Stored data
****

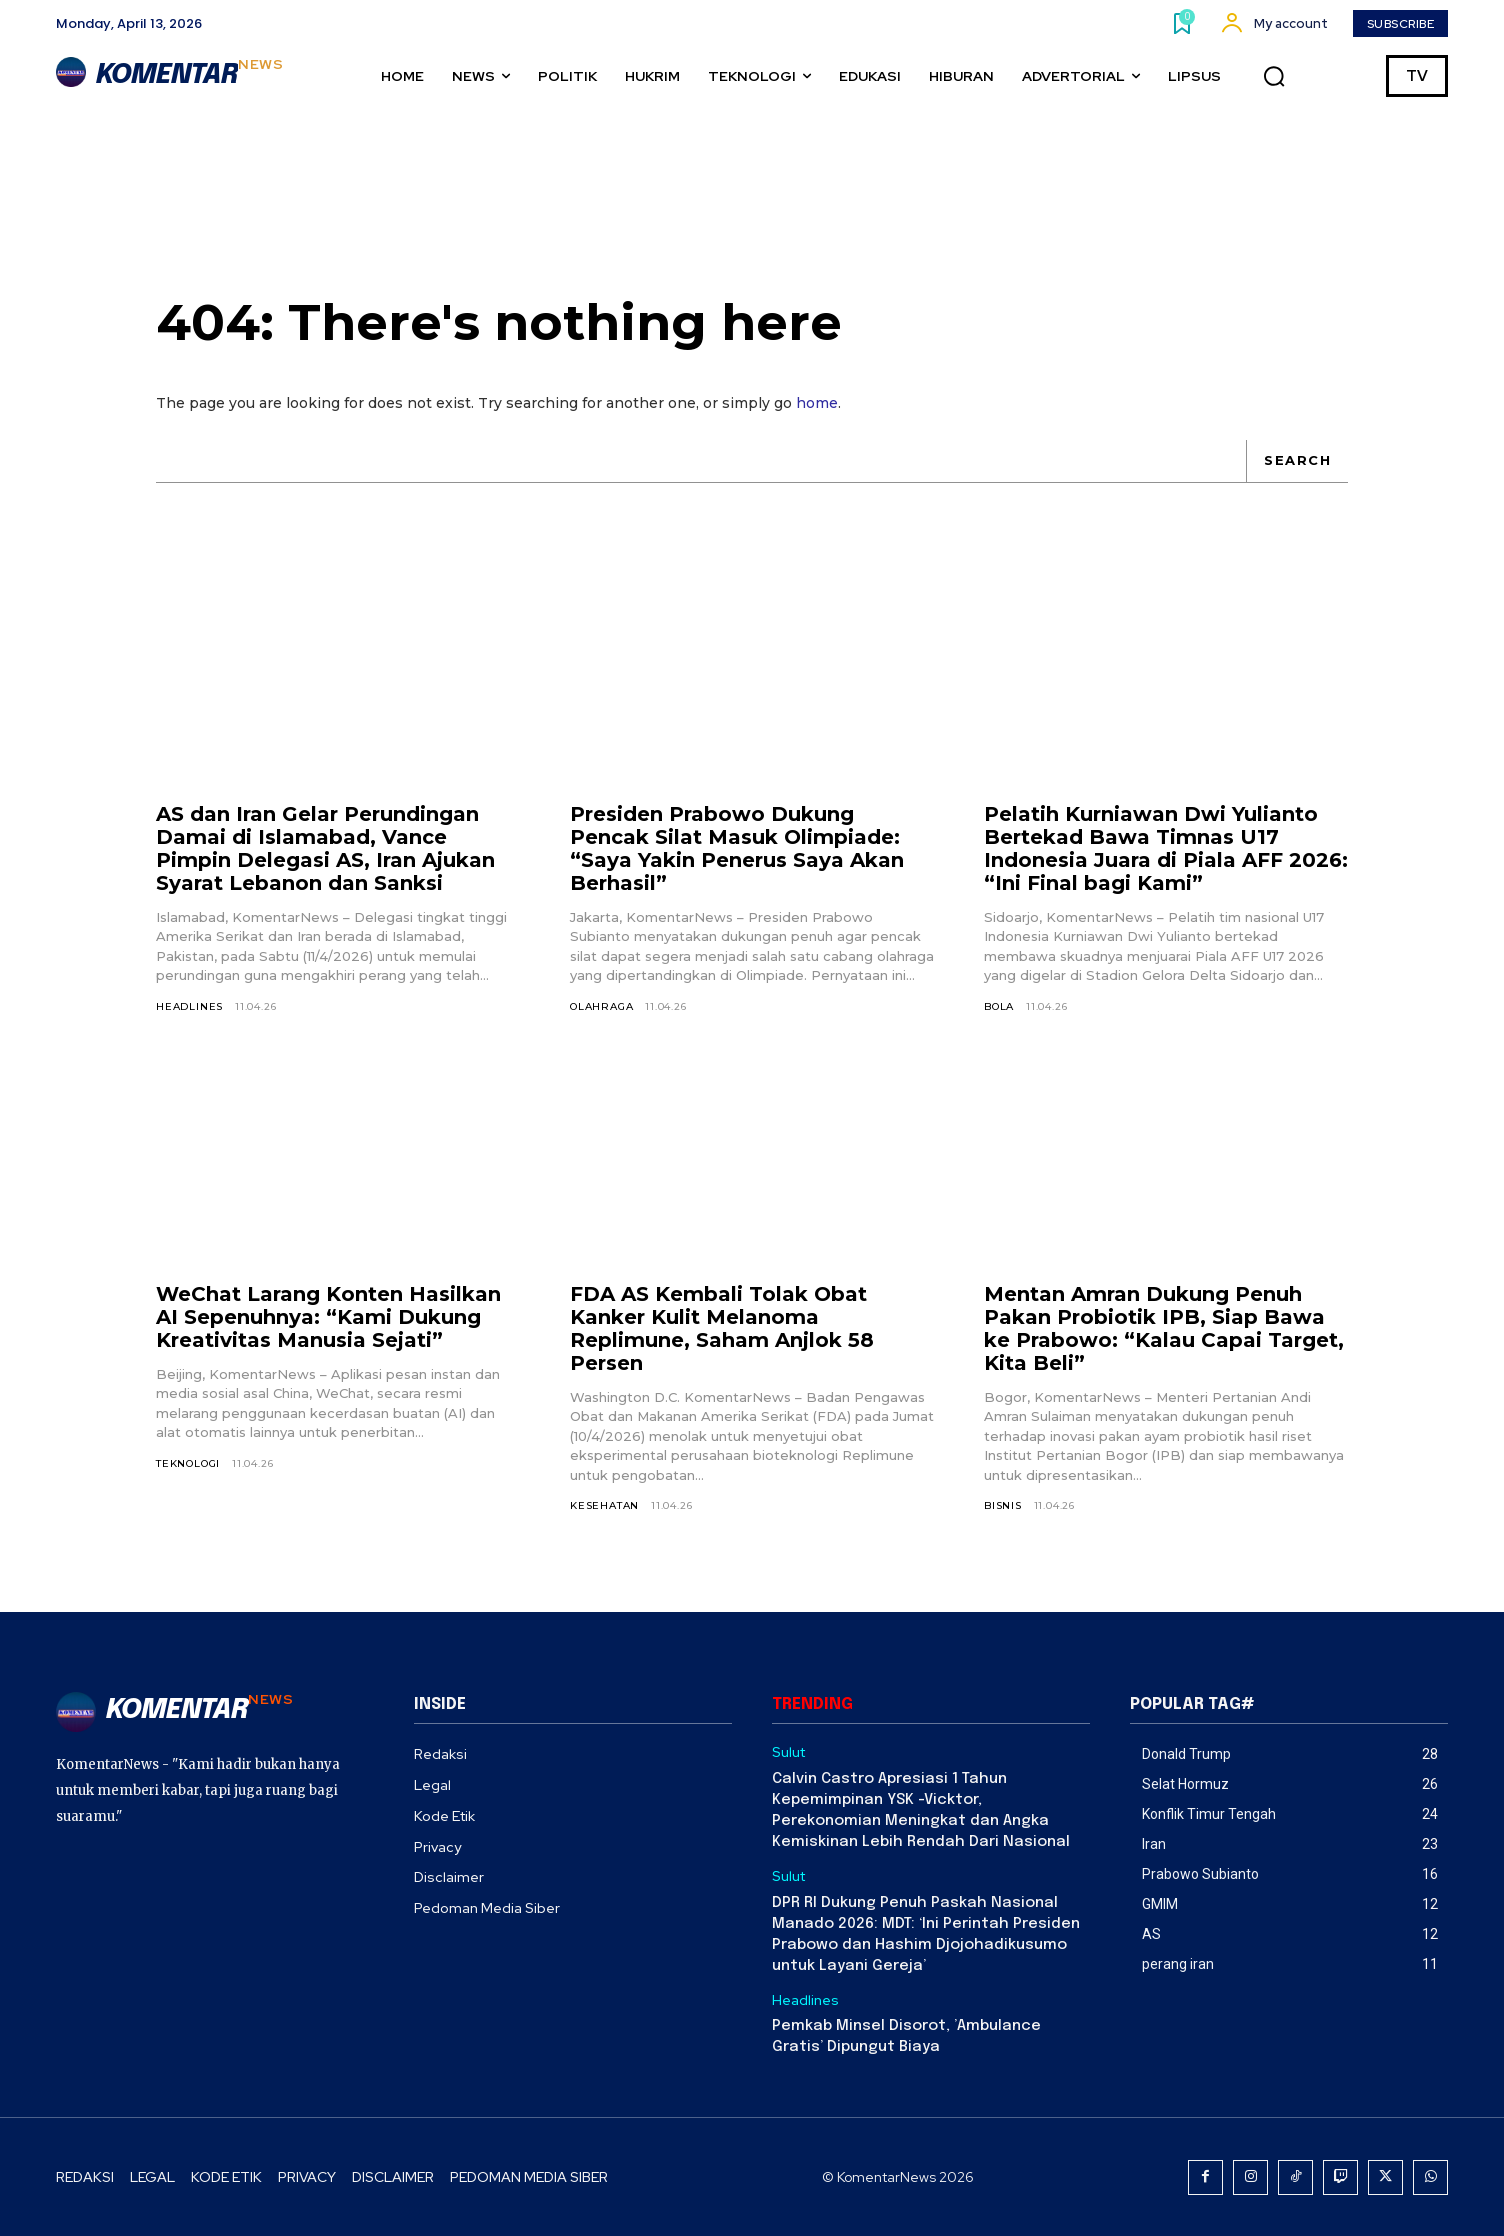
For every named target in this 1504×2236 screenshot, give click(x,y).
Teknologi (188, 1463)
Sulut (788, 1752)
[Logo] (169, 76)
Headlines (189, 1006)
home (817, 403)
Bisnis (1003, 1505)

****

WHAT IS EXPECTED:
Produce an exact copy of every line above, with the images left out.

SOLUTION FOR THIS TASK:
For every named target in this 1504×2236 screenshot, give click(x,y).
Teknologi (188, 1463)
Sulut (788, 1752)
[Logo] (169, 76)
Headlines (189, 1006)
home (817, 403)
Bisnis (1003, 1505)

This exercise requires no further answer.